E. Weill était devenu l’élève préféré de Hildesheimer. Lorsque, dix ans plus tard, nous venions à Berlin, le nom de E. Weill était encore dans la bouche de ses maîtres et de ses compagnons d’études. On pouvait avoir l’impression d’avoir hérité de son prestige. Nous avons une preuve de cette influence de Hildesheimer sur E. Weill dans ce qu’il a écrit un quart de siècle plus tard (Das Jüdische Blatt, 4 novembre 1910, p. 9) :

"Nos grands hommes, nos modèles pour Talmud Torah im dérekh éretz (étude de la Torah alliée à la culture moderne) ont engagé toute leur vie pour ces principes. Leur intention était de nous rendre capables de représenter vigoureusement le judaïsme traditionnel au milieu de la vie moderne. Etre moderne et res­ter traditionnel, quelle audace et en même temps quel délicat attachement ! Oui, nos grands maîtres ont étécapables de ce tour de force. Notre maître inoubliable, le Dr. Hildesheimer (zatza"l) a placé tout son amour et toute sa vitalité au service de cette tâche. Il a réalisé en lui-même ce but élevé ; en lui la sagesse de la Torah et la culture moderne se sont fondues en une unité harmonieuse. C’était un caractère exceptionnel et un grand esprit; sa personnalité s’est enracinée dans nos âmes avec plus de profondeur encore que ses théories."

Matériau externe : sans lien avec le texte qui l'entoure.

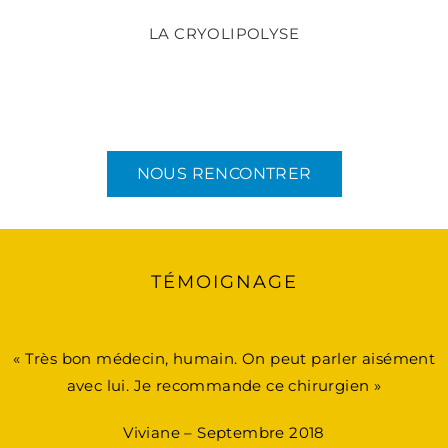
LA CRYOLIPOLYSE
NOUS RENCONTRER
TÉMOIGNAGE
« Très bon médecin, humain. On peut parler aisément
avec lui. Je recommande ce chirurgien »
Viviane – Septembre 2018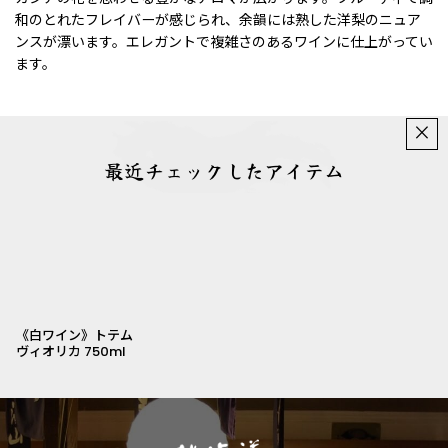
和のとれたフレイバーが感じられ、余韻には熟した洋梨のニュア
ンスが漂います。エレガントで複雑さのあるワインに仕上がってい
ます。
×
最近チェックしたアイテム
《白ワイン》トテム
ヴィオリカ 750ml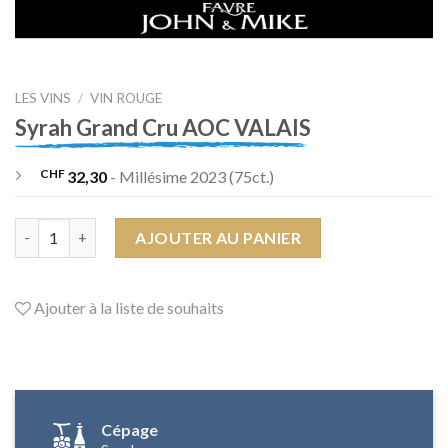
LES VINS
/
VIN ROUGE
Syrah Grand Cru AOC VALAIS
CHF
32,30
- Millésime 2023 (75ct.)
quantité de Syrah Grand Cru AOC VALAIS
AJOUTER AU PANIER
Ajouter à la liste de souhaits
Cépage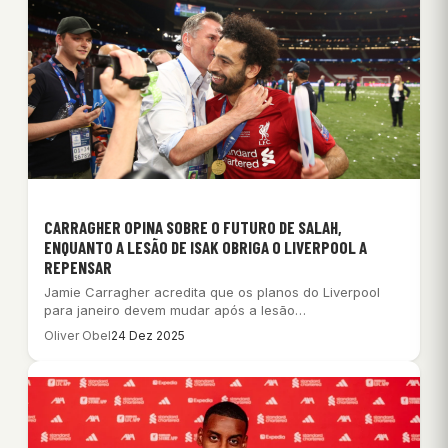
CARRAGHER OPINA SOBRE O FUTURO DE SALAH,
ENQUANTO A LESÃO DE ISAK OBRIGA O LIVERPOOL A
REPENSAR
Jamie Carragher acredita que os planos do Liverpool
para janeiro devem mudar após a lesão…
Oliver Obel
24 Dez 2025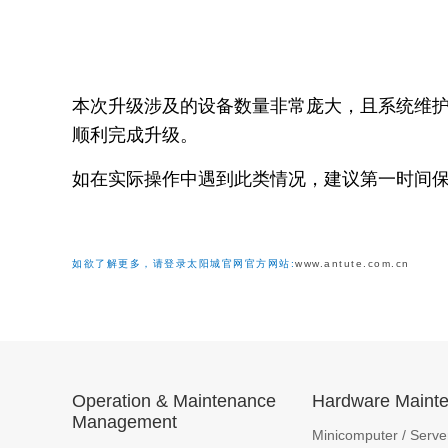
本次升级涉及的设备数量非常庞大，且系统维
顺利完成升级。
如在实际操作中遇到此类情况，建议第一时间保障
如欲了解更多，请登录太阳城官网官方网站:
www.antute.com.cn
Operation & Maintenance
Hardware Maint
Management
Minicomputer / Serve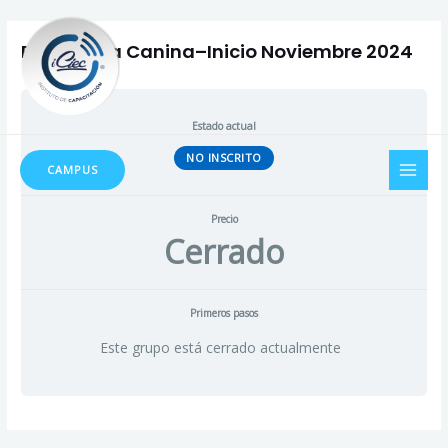
Ir
Navegación
al
de
Peluquería Canina–Inicio Noviembre 2024
contenido
entradas
Estado actual
MAI
NO INSCRITO
CAMPUS
MEN
Precio
Cerrado
Primeros pasos
Este grupo está cerrado actualmente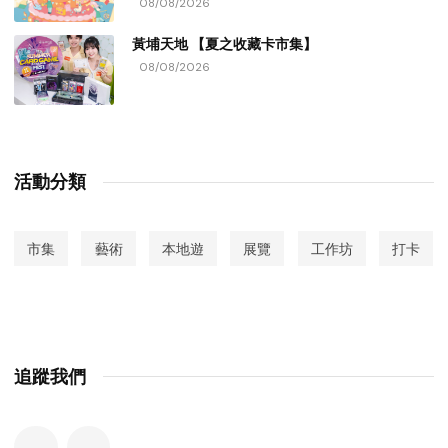
08/08/2026
黃埔天地 【夏之收藏卡市集】
08/08/2026
活動分類
市集
藝術
本地遊
展覽
工作坊
打卡
追蹤我們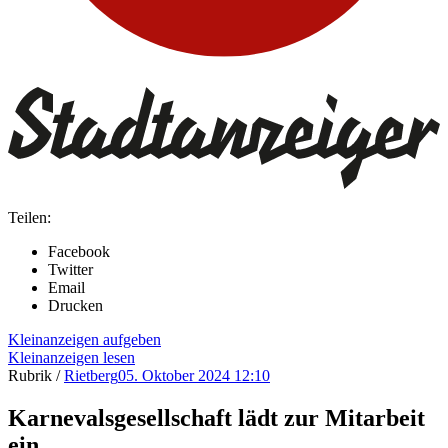
Teilen:
Facebook
Twitter
Email
Drucken
Kleinanzeigen aufgeben
Kleinanzeigen lesen
Rubrik /
Rietberg
05. Oktober 2024 12:10
Karnevalsgesellschaft lädt zur Mitarbeit
ein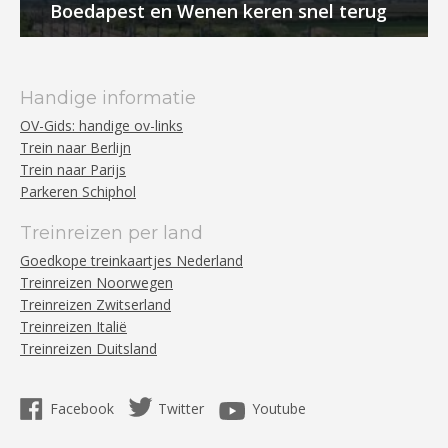
Boedapest en Wenen keren snel terug
Handige informatie
OV-Gids: handige ov-links
Trein naar Berlijn
Trein naar Parijs
Parkeren Schiphol
Treinreizen per land
Goedkope treinkaartjes Nederland
Treinreizen Noorwegen
Treinreizen Zwitserland
Treinreizen Italië
Treinreizen Duitsland
Facebook
Twitter
Youtube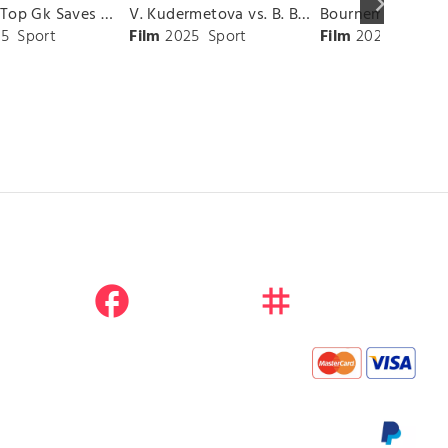
keyboard_arrow_right
Chelsea Top Gk Saves vs. Crystal Palace
V. Kudermetova vs. B. Bencic Match Highlights - CINCINNATI_Champions Court ( August 10, 2025)
5
Sport
Film
2025
Sport
Film
2025
Sport
facebook
instagram
youtube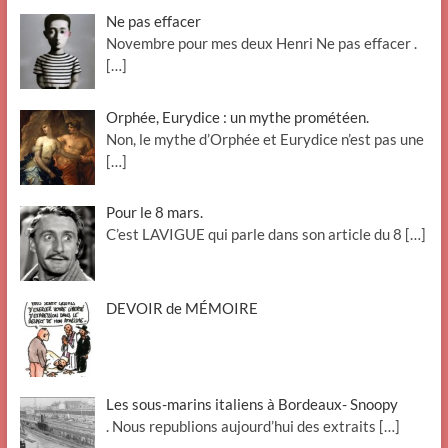
Ne pas effacer
Novembre pour mes deux Henri Ne pas effacer .
[…]
Orphée, Eurydice : un mythe prométéen.
Non, le mythe d’Orphée et Eurydice n’est pas une
[…]
Pour le 8 mars.
C’est LAVIGUE qui parle dans son article du 8
[…]
DEVOIR de MÉMOIRE
Les sous-marins italiens à Bordeaux- Snoopy
. Nous republions aujourd’hui des extraits
[…]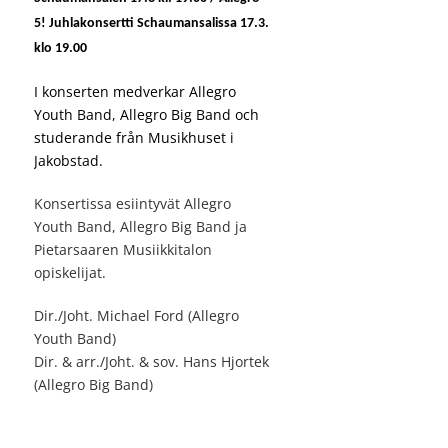
5! Juhlakonsertti Schaumansalissa 17.3.
klo 19.00
I konserten medverkar Allegro
Youth Band, Allegro Big Band och
studerande från Musikhuset i
Jakobstad.
Konsertissa esiintyvät Allegro
Youth Band, Allegro Big Band ja
Pietarsaaren Musiikkitalon
opiskelijat.
Dir./Joht. Michael Ford (Allegro
Youth Band)
Dir. & arr./Joht. & sov. Hans Hjortek
(Allegro Big Band)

Mais les élèves, approchent-ils l’exemple du Maître ?...

Dans ces années d’études se situe aussi le rapprochement avec maints compagnons dont les liens d’amitié devaient porter des fruits plus tard. La fondation de Das Jüdische Blatt, en 1910 par E. Weill et Pinchas Kohn, remonte finalement aux études faites en commun dans la Gypsstrasse à Berlin.

E. Weill obtint son doctorat en 1891 à l’Université de Stras­bourg auprès du célèbre orientaliste et ami des juifs Théodor Noeldeke par sa thèse Le commentaire de la Mishna de Maïmonide, traité de Berakhoth. Cette thèse fait suite au commentaire sur Makoth publié en 1880 par son Maître Jacob Barth. Elle contient le texte arabe, la traduction en hébreu et des remarques savantes. Dans la même année, E. Weill obtient son diplôme de Rabbin des mains d’Israël Hildesheimer.

Après de brillantes études, muni de diplômes prometteurs, E. Weill va à la recherche d’un poste rabbinique. A ce moment, comme plus tard encore, où on lui offrit des postes importants en Allemagne, il préfère un poste de rabbin dans un village alsacien à un grand secteur de l’autre côté du Rhin. Toute sa vie durant, il se sent enraciné dans le sol et le judaïsme alsaciens. Ce n’est pas sans une pointe de coquetterie qu’il parle le dialecte judéo-alsacien avec son coloris haut-rhinois.